『土偶のリアル――発見・発掘から蒐集・国宝誕生まで』

(譽田亜紀子著、挿画・スソアキコ、監修・武藤康弘、山川出版社)

写真》ジョーモン

 教科書だけじゃ、なにもわからない。そう痛感する機会がこの夏にあった。東京・上野で開かれていた特別展「縄文――1万年の美の鼓動」(東京国立博物館、NHK、NHKプロモーション、朝日新聞社主催)をのぞいたときのことだ。あの模様付きの土器なら学校の教科書でなんども見てるよなあ、まあ、現物を見るに越したことはないが……内心、そんな奢りがあったことは正直に打ち明けよう。それは、会場に入ってすぐに吹っ飛んだ。

 

 最初に圧倒されたのは、土器をこれでもかこれでもかと並べたスペース。深鉢から火炎模様が一斉に立ちのぼるさまには、一種異様な迫力があった。縄文人が個々に向きあっていた土器を2018年夏、列島の1地点に集めたことで縄文の力がまざまざと見えたのだ。

 

 これにかかわる展示で気が利いているなと感心したのは、日本の縄文期とほぼ同時代に世界各地の土器事情がどうなっていたかをきちんと見せていたことだ。文明の進み具合という尺度でみれば、日本列島は後発だった。そのころ、中国や中近東などでは農耕が始まっているが、縄文人はまだ食糧を狩猟や採集、漁労から得ていた。展示品を眺めても、先進地の土器は繊細だ。

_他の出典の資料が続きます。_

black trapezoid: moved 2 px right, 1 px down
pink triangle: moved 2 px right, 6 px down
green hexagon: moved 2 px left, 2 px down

ただ、そのことが縄文のたくましさを逆に引きたてたようにも思う。

 

 次に衝撃を受けたのは、国宝の土偶を集めたコーナー。土偶そのものも魅力的だったが、僕が興味をそそられたのは、むしろそこに添えられたデータだ。発見年を見ていて、ある一つのことに気づいた。1970年代から90年代にかけて次々に掘り出されているではないか。高度成長期以降、列島のあちこちが掘り返され、それを追いかけるように埋蔵物の発掘保存が進んだ。そんな時代の風景が、出土歴に映しだされているように思えた。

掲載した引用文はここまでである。